Vibe-blogging: Why I Prefer Bottom-Up Programming
I’ve been wanting to get back into technical writing, and something has been bouncing around in my head lately: the perennial discussion of top-down versus bottom-up programming approaches.
Let me define my terms, at least for this discussion. I see the top-down approach as emphasizing upfront planning, designing systems based on anticipated user needs and abstract structures. Conversely, I view the bottom-up approach as more discovery-driven – figuring out the requirements and the best way to implement them during the process, often starting with concrete pieces and building upwards.
I want to be clear: I firmly believe both approaches have their place and are often needed in tandem for large, successful projects. However, personally? I find myself consistently drawn to, and simply enjoying, the bottom-up process much more.
My journey with this preference started early. When I began coding, the landscape felt dominated by a choice: dive into compiled languages or embrace dynamic ones like Python (or JavaScript, pre-TypeScript). Apps were taking off, but jobs often fell into distinct “backend” or “frontend” buckets. This meant choices like Java/C#/C++ on one side, and PHP or JavaScript on the other. Python felt like something else entirely back then – often described as “glue code,” useful for scripting, but not quite a heavyweight contender in either the pure backend or frontend space.
Frankly, I disliked Java intensely. To me, it felt like the epitome of the top-down philosophy. While the approach itself isn’t inherently flawed, my perception was that the Java ecosystem often went overboard with abstractions, boilerplate, and scaffolding. It felt heavy and prescriptive. Python, for me, always represented the opposite end of that spectrum – lean, flexible, and immediate.
Looking back, what kept pulling me towards Python? Time and again, it was its power in specific, practical contexts.
My first real Python “aha!” moment came during mathematical research involving computer simulations. I initially started with C++, chasing raw performance – a common choice when speed is paramount and you think you know exactly what needs to be computed. But I wasn’t experienced enough to make C++ truly sing quickly. Slowly, I discovered NumPy. The revelation wasn’t just about avoiding C++ compilation times; it was about the speed of experimentation. NumPy allowed me to rapidly test different hypotheses, tweak algorithms, and visualize results. The feedback loop was drastically shorter. Eventually, most of the simulation logic migrated to Python/NumPy, and I rarely needed to touch the C++ code again. This was bottom-up discovery in action – finding the path through iteration.
The second Python “trap” I happily fell into was Pandas. It’s worth appreciating Pandas’ origin: Wes McKinney, working in finance, needed better tools for data analysis than Excel or existing libraries offered.
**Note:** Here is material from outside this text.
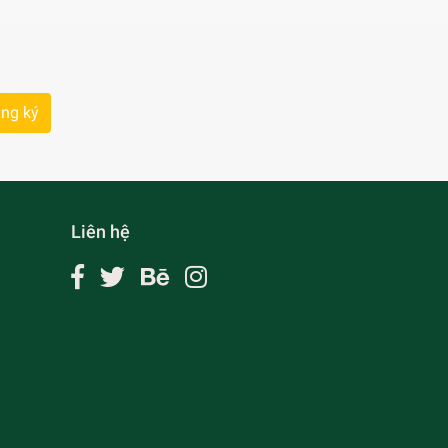
ng ký
Liên hệ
He wasn’t necessarily setting out to build a grand, perfectly designed system; he was solving a real, pressing problem for himself. And boy, did that library take off. For me, Pandas is a quintessential example of bottom-up success. It became, and largely remains, the lingua franca of data analysis.
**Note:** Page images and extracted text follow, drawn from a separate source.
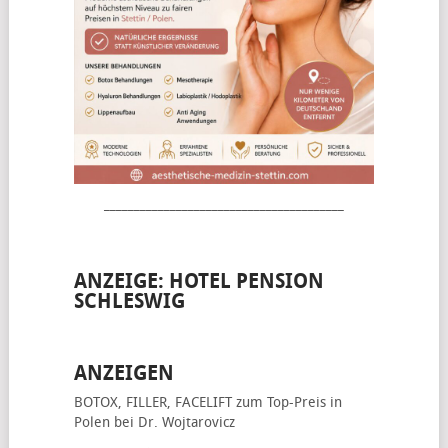
________________________________________
ANZEIGE: HOTEL PENSION
SCHLESWIG
ANZEIGEN
BOTOX, FILLER, FACELIFT
zum Top-Preis in
Polen bei Dr. Wojtarovicz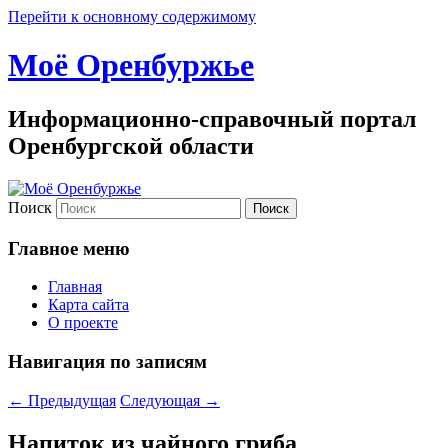
Перейти к основному содержимому
Моё Оренбуржье
Информационно-справочный портал
Оренбургской области
Поиск
Главное меню
Главная
Карта сайта
О проекте
Навигация по записям
←
Предыдущая
Следующая
→
Напиток из чайного гриба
Now, the “top-down” perspective often criticizes Pandas for its sometimes inconsistent API or its historical quirks (like the way it handled missing values via np.nan, a legacy of being built on top of NumPy). These criticisms have merit. Reading complex, heavily overloaded Pandas code can be challenging. And newer libraries like Polars have emerged, learning from Pandas’ history to offer a cleaner, potentially more consistent API designed from the ground up. I understand the appeal, though habit keeps me reaching for Pandas often.
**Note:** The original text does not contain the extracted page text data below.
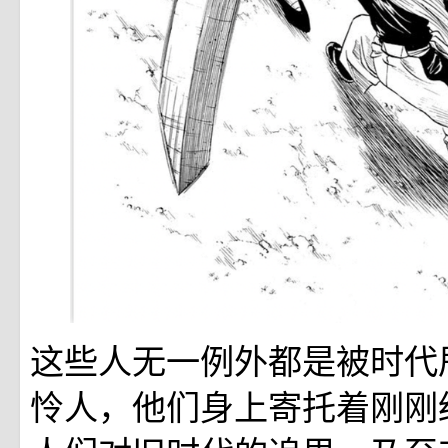
这些人无一例外都是被时代
怜人，他们身上寄托着刚刚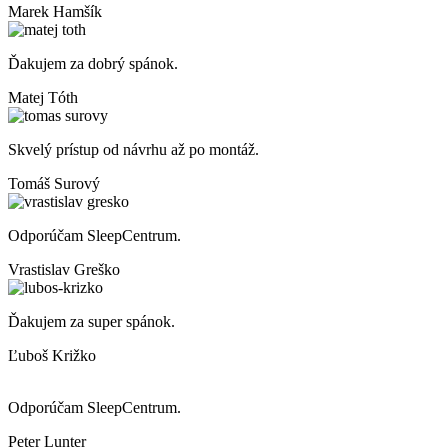
Marek Hamšík
Ďakujem za dobrý spánok.
Matej Tóth
Skvelý prístup od návrhu až po montáž.
Tomáš Surový
Odporúčam SleepCentrum.
Vrastislav Greško
Ďakujem za super spánok.
Ľuboš Križko
Odporúčam SleepCentrum.
Peter Lunter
But this slight digression highlights the core point. Pandas exploded in popularity because it solved immediate, tangible problems effectively, even if its initial form wasn’t perfectly architected. Its “messiness” is arguably a side effect of its organic, bottom-up growth. The succinctness, despite the quirks, was a massive advantage when you were still discovering what analysis needed to be done.
This leads me to think about programming more broadly. For me, programming is fundamentally an engineering discipline. A programmer is a tool-wielder. If the best way to solve the problem is writing clean, well-structured code following a grand design, great. If it involves wrestling with a library’s API or finding clever workarounds to get the job done now, that’s also part of the game. The focus is on solving the problem.
Think about other foundational pieces of software. Linus Torvalds wrote Git initially to solve his specific, pressing problem of managing the Linux kernel’s source code. Satoshi Nakamoto created Bitcoin to address a specific set of ideas about decentralization and currency (whatever the exact motivation, it wasn’t purely an exercise in abstract system design).
These weren’t born from committees planning abstract interfaces; they were born from individuals or small groups tackling concrete challenges. A programmer takes a problem and solves it using the tools available, including writing code. The bottom-up approach, the journey of discovery, feels incredibly aligned with this pragmatic, problem-solving core of engineering. While top-down planning provides necessary structure, especially at scale, the initial spark often comes from that bottom-up need.